## Try it
From the first line to the last, reproduce the records exactly as they appear below.

## Given information
◆ ◆ ◆
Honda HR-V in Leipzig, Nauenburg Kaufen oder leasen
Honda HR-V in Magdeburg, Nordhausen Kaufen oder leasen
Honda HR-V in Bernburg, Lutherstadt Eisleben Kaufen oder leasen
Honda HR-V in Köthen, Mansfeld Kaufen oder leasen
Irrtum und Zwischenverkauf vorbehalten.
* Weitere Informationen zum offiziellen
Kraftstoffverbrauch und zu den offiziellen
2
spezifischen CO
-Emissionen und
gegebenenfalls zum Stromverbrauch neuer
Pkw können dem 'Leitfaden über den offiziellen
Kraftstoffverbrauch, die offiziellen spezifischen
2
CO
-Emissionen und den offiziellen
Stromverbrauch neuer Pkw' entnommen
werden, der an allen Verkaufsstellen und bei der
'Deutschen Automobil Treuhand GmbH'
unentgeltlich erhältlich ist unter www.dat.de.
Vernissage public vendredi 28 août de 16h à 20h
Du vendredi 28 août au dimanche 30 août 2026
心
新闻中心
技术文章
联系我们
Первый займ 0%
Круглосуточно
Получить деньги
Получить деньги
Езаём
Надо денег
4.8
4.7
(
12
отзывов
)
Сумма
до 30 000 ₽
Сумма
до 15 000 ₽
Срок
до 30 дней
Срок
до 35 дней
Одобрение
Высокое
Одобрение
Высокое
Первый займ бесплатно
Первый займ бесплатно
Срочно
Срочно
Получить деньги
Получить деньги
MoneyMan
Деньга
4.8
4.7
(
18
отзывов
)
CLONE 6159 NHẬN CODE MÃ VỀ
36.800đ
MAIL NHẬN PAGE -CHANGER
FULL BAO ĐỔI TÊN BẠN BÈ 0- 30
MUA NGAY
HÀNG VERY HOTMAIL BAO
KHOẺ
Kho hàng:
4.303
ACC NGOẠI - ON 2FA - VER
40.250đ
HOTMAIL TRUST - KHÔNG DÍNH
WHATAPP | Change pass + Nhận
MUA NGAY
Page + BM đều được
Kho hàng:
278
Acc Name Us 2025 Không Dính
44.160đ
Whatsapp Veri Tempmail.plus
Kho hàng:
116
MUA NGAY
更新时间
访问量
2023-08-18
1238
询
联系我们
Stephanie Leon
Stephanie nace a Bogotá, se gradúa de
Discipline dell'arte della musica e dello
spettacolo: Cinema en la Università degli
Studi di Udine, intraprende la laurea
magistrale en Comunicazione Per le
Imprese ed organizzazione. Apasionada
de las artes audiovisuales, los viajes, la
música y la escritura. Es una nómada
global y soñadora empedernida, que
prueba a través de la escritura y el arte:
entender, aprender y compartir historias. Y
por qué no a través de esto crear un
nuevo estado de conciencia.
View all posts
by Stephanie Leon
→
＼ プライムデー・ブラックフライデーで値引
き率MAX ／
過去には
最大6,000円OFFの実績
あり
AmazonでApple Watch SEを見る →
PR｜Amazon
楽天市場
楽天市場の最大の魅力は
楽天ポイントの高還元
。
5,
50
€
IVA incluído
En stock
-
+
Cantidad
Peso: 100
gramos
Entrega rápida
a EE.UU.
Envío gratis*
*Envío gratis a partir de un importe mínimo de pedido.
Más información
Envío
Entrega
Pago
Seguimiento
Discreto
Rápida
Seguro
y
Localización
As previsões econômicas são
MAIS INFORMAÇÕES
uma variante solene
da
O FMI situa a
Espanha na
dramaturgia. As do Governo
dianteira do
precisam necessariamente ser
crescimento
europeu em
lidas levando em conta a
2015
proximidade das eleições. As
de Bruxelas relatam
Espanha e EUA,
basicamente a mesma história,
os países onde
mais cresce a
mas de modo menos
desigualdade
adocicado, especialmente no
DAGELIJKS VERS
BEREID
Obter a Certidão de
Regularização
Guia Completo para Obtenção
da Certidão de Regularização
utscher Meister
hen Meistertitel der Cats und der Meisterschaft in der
◆ ◆ ◆
## The answer
Honda HR-V in Leipzig, Nauenburg Kaufen oder leasen
Honda HR-V in Magdeburg, Nordhausen Kaufen oder leasen
Honda HR-V in Bernburg, Lutherstadt Eisleben Kaufen oder leasen
Honda HR-V in Köthen, Mansfeld Kaufen oder leasen
Irrtum und Zwischenverkauf vorbehalten.
* Weitere Informationen zum offiziellen
Kraftstoffverbrauch und zu den offiziellen
2
spezifischen CO
-Emissionen und
gegebenenfalls zum Stromverbrauch neuer
Pkw können dem 'Leitfaden über den offiziellen
Kraftstoffverbrauch, die offiziellen spezifischen
2
CO
-Emissionen und den offiziellen
Stromverbrauch neuer Pkw' entnommen
werden, der an allen Verkaufsstellen und bei der
'Deutschen Automobil Treuhand GmbH'
unentgeltlich erhältlich ist unter www.dat.de.
Vernissage public vendredi 28 août de 16h à 20h
Du vendredi 28 août au dimanche 30 août 2026
心
新闻中心
技术文章
联系我们
Первый займ 0%
Круглосуточно
Получить деньги
Получить деньги
Езаём
Надо денег
4.8
4.7
(
12
отзывов
)
Сумма
до 30 000 ₽
Сумма
до 15 000 ₽
Срок
до 30 дней
Срок
до 35 дней
Одобрение
Высокое
Одобрение
Высокое
Первый займ бесплатно
Первый займ бесплатно
Срочно
Срочно
Получить деньги
Получить деньги
MoneyMan
Деньга
4.8
4.7
(
18
отзывов
)
CLONE 6159 NHẬN CODE MÃ VỀ
36.800đ
MAIL NHẬN PAGE -CHANGER
FULL BAO ĐỔI TÊN BẠN BÈ 0- 30
MUA NGAY
HÀNG VERY HOTMAIL BAO
KHOẺ
Kho hàng:
4.303
ACC NGOẠI - ON 2FA - VER
40.250đ
HOTMAIL TRUST - KHÔNG DÍNH
WHATAPP | Change pass + Nhận
MUA NGAY
Page + BM đều được
Kho hàng:
278
Acc Name Us 2025 Không Dính
44.160đ
Whatsapp Veri Tempmail.plus
Kho hàng:
116
MUA NGAY
更新时间
访问量
2023-08-18
1238
询
联系我们
Stephanie Leon
Stephanie nace a Bogotá, se gradúa de
Discipline dell'arte della musica e dello
spettacolo: Cinema en la Università degli
Studi di Udine, intraprende la laurea
magistrale en Comunicazione Per le
Imprese ed organizzazione. Apasionada
de las artes audiovisuales, los viajes, la
música y la escritura. Es una nómada
global y soñadora empedernida, que
prueba a través de la escritura y el arte:
entender, aprender y compartir historias. Y
por qué no a través de esto crear un
nuevo estado de conciencia.
View all posts
by Stephanie Leon
→
＼ プライムデー・ブラックフライデーで値引
き率MAX ／
過去には
最大6,000円OFFの実績
あり
AmazonでApple Watch SEを見る →
PR｜Amazon
楽天市場
楽天市場の最大の魅力は
楽天ポイントの高還元
。
5,
50
€
IVA incluído
En stock
-
+
Cantidad
Peso: 100
gramos
Entrega rápida
a EE.UU.
Envío gratis*
*Envío gratis a partir de un importe mínimo de pedido.
Más información
Envío
Entrega
Pago
Seguimiento
Discreto
Rápida
Seguro
y
Localización
As previsões econômicas são
MAIS INFORMAÇÕES
uma variante solene
da
O FMI situa a
Espanha na
dramaturgia. As do Governo
dianteira do
precisam necessariamente ser
crescimento
europeu em
lidas levando em conta a
2015
proximidade das eleições. As
de Bruxelas relatam
Espanha e EUA,
basicamente a mesma história,
os países onde
mais cresce a
mas de modo menos
desigualdade
adocicado, especialmente no
DAGELIJKS VERS
BEREID
Obter a Certidão de
Regularização
Guia Completo para Obtenção
da Certidão de Regularização
utscher Meister
hen Meistertitel der Cats und der Meisterschaft in der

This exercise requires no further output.